TD: Not when I started writing My Soul to Keep. I was just hoping I could finish it because it was an ambitious project for me: writing about someone who was 500 years old and who had this breadth and span of knowledge that comes with immortality. Later I realized there was more of the story to tell, and I didn't want it to stop.
PW: Why is the scale of The Living Blood so much larger than that of My Soul to Keep?
TD: My Soul to Keep is a very specific story about a single relationship and how immortality factors into it. With The Living Blood I saw an opportunity to do something on a more epic scale, in terms of its theme of good versus evil and in terms of the impact of the immortality-giving blood. And of course I wanted to write about Fana, the powerful child. I'm fascinated by children and how the things that happen to us in childhood linger throughout our entire lives. I wanted to examine how difficult it would be, but how imperative it is, to raise a powerful child the best possible way you can.
PW: How do the novel's apocalyptic events serve these interests?
TD: I wanted the story to have an apocalyptic feel if only to demonstrate the degree of power we're talking about with this child. I think that all kids have that kind of power, though on a much smaller level. The potential for either good to society or ill to society is huge with every single person, and I wanted to find a way to convey that.
PW: Both novels use themes from horror and supernatural fiction. Did you hope to do something through these books that you felt hadn't been done in those genres before?
TD: Unconsciously, certainly. But I came to the supernatural field from the outside. With these books I was trying to find my voice as a writer, and as a black writer. If anything, I was looking at African-American fiction and wondering what I could do here that was different, because as a young black writer coming up it was very clear to me that I couldn't draw on the same background that titans like Toni Morrison, Gloria Naylor and Alice Walker did. By looking at the world through a supernatural prism I can step back from my own real-life fears of loss and death, and make them feel a little bit safer when I write stories with characters who are facing things that I'll never have to face.
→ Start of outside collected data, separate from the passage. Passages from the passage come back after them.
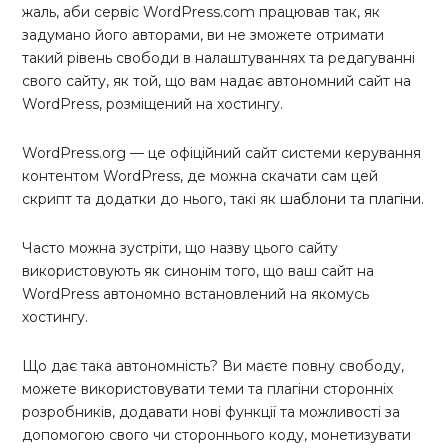
жаль, аби сервіс WordPress.com працював так, як
задумано його авторами, ви не зможете отримати
такий рівень свободи в налаштуваннях та редагуванні
свого сайту, як той, що вам надає автономний сайт на
WordPress, розміщений на хостингу.
WordPress.org — це офіційний сайт системи керування
контентом WordPress, де можна скачати сам цей
скрипт та додатки до нього, такі як
шаблони
та
плагіни
.
Часто можна зустріти, що назву цього сайту
використовують як синонім того, що ваш сайт на
WordPress автономно встановлений на якомусь
хостингу.
Що дає така автономність? Ви маєте повну свободу,
можете використовувати теми та плагіни сторонніх
розробників, додавати нові функції та можливості за
допомогою свого чи стороннього коду, монетизувати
PW: Between My Soul to Keep and The Living Blood, you wrote the historical novel The Black Rose. How did that experience influence your approach to The Living Blood?
TD: If The Black Rose gave me anything it was perhaps a boost of confidence while I was working on The Living Blood, which was such a big novel I sometimes felt lost in the woods.
PW: Is there any chance you'll write a sequel to The Living Blood?
TD: I really never set out to write a trilogy or create a franchise. I do have a vague sense, as I did after writing My Soul to Keep, that there's more here—for later, though. My next book, which I'm writing with my mother, Patricia Stephens Due, is called Freedom in the Family. It's a mother-daughter civil rights memoir that I've wanted to write for years, and it will include her point of view growing up as a young activist in college, and my point of view as a child growing up in a home where we thought it was normal to go out picketing and attending NAACP conventions. After that, I have an idea for a garden-variety possession/haunted house story. After those two projects it may be time to revisit the immortals. But it will have to be the right story.